• **WHAT THE TASK ASKS**: Among the records below, find each line that includes the string "buyer" and copy it.
-- EXTRACTED ENTRIES follows --
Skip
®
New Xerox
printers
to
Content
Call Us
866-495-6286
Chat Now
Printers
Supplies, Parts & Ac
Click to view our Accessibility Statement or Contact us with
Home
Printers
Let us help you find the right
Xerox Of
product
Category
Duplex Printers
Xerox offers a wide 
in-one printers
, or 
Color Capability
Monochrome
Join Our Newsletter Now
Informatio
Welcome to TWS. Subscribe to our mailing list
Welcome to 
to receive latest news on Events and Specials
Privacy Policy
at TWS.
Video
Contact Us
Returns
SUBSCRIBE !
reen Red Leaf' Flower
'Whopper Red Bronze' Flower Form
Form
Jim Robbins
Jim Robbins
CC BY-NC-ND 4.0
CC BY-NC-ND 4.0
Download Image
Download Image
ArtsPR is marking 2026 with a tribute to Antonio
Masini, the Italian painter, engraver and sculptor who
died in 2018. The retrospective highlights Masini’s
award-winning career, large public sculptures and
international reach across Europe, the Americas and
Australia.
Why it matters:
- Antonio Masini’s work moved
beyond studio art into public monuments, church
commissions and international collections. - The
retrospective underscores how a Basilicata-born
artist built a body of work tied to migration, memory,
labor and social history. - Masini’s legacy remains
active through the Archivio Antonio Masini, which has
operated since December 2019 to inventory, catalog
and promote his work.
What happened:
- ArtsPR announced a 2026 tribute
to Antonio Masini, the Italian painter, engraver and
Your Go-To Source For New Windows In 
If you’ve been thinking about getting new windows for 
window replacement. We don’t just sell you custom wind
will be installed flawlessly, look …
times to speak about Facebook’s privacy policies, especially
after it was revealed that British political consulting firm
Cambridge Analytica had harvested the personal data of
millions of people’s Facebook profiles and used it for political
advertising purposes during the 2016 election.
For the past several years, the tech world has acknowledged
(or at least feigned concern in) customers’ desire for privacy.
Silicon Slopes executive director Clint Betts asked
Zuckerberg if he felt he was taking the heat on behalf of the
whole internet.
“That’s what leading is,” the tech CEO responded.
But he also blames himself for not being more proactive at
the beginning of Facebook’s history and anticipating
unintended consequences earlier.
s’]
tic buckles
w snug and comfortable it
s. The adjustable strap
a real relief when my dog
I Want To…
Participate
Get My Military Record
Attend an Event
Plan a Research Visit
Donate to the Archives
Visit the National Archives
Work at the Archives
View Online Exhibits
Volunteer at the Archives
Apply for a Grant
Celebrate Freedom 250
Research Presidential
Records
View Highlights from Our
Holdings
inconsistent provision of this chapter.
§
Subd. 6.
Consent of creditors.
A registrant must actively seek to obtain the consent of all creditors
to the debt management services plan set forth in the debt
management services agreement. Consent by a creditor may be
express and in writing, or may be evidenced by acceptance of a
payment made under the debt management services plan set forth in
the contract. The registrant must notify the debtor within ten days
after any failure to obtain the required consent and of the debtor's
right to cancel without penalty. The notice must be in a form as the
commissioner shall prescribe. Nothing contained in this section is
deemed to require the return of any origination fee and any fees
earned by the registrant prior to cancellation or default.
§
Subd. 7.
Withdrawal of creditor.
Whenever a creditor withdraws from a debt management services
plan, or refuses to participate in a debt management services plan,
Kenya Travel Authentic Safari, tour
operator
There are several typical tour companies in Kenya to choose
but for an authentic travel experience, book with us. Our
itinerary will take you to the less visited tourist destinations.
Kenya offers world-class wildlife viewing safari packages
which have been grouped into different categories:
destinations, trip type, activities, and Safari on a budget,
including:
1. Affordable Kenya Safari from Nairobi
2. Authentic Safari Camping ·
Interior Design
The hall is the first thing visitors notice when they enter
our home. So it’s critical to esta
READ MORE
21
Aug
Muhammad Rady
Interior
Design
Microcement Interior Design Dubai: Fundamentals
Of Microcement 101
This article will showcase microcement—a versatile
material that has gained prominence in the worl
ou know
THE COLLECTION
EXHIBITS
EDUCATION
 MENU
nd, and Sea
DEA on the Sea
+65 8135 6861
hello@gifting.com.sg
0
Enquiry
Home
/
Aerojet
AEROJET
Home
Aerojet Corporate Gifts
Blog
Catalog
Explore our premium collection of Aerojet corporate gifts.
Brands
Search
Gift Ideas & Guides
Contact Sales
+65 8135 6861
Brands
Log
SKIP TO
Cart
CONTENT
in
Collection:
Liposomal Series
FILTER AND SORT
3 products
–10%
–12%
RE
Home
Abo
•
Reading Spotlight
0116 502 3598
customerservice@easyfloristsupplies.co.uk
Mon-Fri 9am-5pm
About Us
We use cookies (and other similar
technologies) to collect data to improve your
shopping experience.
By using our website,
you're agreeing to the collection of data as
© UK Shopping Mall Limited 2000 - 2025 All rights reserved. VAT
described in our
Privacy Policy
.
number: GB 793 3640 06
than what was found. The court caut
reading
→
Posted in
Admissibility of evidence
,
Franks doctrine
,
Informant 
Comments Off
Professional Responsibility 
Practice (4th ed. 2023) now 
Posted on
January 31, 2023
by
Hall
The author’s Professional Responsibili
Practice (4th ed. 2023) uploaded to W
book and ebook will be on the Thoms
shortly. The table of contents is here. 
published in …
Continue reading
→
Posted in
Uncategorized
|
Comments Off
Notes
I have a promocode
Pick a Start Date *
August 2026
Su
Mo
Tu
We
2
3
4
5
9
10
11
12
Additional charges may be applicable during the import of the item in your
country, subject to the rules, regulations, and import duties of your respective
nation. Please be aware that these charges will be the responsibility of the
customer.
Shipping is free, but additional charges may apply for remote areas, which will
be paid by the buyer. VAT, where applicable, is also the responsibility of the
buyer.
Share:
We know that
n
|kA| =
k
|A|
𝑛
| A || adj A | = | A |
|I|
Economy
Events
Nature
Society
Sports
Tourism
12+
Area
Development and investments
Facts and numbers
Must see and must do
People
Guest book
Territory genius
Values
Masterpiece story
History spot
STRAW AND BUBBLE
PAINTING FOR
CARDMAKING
-- EXTRACTED ENTRIES concluded --
• **ANSWER TO THIS TASK**:
be paid by the buyer. VAT, where applicable, is also the responsibility of the
buyer.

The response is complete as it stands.